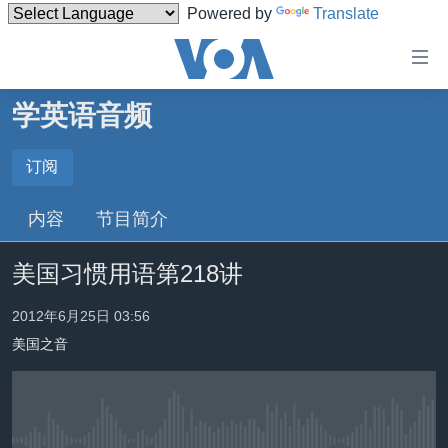
Powered by
Translate
无
障
碍
学英语音频
主页
链
接
美国
订阅
订阅
跳
中国
内容
节目简介
转
订阅
台湾
到
美国习惯用语第218讲
内
港澳
容
国际
2012年6月25日 03:56
跳
转
美国之音
分类新闻
最新国际新闻
到
美中关系
印太
经济·金融·贸易
导
航
热点专题
中东
人权·法律·宗教
跳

# Your objective
Restate the whole listing word for word. Omit the pictures.

# Result of the task
Powered by
Translate
无
障
碍
学英语音频
主页
链
接
美国
订阅
订阅
跳
中国
内容
节目简介
转
订阅
台湾
到
美国习惯用语第218讲
内
港澳
容
国际
2012年6月25日 03:56
跳
转
美国之音
分类新闻
最新国际新闻
到
美中关系
印太
经济·金融·贸易
导
航
热点专题
中东
人权·法律·宗教
跳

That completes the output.